--- What the exercise asks ---
Below are records; count the lines that hold the string "símbolo" and give only the count.

======== Source records

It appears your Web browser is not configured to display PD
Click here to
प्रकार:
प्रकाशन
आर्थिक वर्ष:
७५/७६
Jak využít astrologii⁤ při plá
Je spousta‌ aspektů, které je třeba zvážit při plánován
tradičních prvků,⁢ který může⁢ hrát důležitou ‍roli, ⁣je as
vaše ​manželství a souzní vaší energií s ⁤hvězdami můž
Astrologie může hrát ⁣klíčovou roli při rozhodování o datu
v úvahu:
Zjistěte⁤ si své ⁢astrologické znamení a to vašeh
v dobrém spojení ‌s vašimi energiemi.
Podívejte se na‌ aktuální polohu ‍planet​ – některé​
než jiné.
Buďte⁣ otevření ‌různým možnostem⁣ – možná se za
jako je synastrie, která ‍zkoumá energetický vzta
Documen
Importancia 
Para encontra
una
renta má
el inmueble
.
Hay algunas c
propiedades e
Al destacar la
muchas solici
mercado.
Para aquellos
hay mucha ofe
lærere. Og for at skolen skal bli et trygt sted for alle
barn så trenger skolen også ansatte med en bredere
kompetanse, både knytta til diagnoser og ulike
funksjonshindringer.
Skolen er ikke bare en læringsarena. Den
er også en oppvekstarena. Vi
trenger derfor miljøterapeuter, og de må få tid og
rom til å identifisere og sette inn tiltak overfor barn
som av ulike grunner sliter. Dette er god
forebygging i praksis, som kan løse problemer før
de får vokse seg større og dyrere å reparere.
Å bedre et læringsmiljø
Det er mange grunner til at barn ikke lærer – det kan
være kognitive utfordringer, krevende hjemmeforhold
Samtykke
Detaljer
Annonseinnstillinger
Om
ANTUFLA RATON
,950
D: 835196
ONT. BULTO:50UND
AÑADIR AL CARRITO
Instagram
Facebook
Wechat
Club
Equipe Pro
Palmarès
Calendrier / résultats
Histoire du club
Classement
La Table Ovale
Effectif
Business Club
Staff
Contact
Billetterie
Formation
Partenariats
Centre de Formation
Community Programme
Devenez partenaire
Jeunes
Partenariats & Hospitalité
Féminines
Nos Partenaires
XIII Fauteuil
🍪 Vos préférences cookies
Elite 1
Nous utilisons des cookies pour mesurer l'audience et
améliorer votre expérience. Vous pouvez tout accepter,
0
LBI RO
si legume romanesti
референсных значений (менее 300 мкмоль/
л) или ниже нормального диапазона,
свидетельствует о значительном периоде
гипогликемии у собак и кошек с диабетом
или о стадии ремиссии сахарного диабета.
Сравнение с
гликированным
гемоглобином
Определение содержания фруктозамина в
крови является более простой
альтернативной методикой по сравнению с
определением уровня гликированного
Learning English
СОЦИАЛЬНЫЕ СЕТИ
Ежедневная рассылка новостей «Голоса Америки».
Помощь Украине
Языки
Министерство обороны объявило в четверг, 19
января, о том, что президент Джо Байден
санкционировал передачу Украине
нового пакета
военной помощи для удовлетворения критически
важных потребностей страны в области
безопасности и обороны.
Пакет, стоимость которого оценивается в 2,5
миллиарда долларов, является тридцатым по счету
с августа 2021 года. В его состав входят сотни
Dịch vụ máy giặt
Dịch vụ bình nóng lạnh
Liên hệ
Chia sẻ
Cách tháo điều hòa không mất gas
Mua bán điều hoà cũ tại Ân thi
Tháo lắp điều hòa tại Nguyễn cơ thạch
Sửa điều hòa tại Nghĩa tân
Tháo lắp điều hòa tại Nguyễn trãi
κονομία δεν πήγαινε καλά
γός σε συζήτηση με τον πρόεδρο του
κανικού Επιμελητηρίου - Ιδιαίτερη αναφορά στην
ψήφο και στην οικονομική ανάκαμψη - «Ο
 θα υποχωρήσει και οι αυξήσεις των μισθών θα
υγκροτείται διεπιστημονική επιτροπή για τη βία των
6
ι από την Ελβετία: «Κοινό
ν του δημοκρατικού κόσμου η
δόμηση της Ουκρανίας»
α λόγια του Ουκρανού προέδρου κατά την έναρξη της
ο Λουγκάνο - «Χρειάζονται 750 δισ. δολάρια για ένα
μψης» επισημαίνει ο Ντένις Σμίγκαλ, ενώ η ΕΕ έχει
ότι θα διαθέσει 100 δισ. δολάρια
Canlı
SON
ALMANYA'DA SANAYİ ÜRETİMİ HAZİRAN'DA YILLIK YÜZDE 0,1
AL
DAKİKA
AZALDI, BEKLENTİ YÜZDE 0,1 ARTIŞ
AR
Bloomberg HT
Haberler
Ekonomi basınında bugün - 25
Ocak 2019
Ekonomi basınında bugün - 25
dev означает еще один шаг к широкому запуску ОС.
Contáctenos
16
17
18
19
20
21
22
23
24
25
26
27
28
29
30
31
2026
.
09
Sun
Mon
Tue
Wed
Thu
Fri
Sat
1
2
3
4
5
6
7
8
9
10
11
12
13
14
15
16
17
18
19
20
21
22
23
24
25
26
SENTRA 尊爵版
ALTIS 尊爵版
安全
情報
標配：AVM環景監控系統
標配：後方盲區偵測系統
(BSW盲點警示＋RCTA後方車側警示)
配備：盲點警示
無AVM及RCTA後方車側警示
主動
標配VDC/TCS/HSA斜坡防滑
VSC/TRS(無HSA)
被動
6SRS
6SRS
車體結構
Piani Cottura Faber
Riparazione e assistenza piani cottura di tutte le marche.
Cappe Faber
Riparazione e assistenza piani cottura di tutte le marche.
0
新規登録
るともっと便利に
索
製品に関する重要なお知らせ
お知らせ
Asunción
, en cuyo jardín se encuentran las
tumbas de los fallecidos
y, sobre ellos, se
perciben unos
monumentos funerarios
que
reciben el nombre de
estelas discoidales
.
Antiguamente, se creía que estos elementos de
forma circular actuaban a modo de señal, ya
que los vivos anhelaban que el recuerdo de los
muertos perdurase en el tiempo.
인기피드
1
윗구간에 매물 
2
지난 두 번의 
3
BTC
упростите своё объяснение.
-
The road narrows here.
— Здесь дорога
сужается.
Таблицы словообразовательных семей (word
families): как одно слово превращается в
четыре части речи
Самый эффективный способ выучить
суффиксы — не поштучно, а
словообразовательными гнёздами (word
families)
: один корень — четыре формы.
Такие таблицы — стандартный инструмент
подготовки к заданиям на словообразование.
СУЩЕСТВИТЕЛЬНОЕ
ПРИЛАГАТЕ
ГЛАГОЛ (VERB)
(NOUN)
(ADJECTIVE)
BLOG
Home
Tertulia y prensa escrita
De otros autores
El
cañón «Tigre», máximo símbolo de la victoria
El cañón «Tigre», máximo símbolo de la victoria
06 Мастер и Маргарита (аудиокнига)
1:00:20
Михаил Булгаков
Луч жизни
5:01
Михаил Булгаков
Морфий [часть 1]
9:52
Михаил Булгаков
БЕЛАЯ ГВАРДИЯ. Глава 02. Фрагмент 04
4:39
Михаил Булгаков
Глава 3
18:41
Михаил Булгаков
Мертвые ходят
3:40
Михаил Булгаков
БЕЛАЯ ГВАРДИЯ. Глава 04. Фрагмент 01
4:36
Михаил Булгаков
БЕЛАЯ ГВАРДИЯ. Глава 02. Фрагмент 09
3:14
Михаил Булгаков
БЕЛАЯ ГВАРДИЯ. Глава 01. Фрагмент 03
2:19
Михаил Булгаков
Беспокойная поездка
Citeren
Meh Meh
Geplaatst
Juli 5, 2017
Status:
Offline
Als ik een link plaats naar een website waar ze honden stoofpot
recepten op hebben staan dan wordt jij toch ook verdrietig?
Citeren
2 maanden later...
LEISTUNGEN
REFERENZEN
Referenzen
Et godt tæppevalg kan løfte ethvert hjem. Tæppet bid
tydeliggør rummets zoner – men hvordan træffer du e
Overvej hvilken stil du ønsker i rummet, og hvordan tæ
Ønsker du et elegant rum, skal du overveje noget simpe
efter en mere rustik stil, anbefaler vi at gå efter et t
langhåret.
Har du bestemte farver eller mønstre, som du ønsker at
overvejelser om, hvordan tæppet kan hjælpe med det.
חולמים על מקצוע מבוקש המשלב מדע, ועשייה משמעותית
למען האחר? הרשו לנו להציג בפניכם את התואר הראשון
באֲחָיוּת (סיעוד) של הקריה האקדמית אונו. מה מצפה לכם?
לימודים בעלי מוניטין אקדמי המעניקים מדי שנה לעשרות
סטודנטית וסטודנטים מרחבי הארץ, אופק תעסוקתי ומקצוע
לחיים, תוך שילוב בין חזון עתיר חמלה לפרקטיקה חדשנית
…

================

--- Result ---
2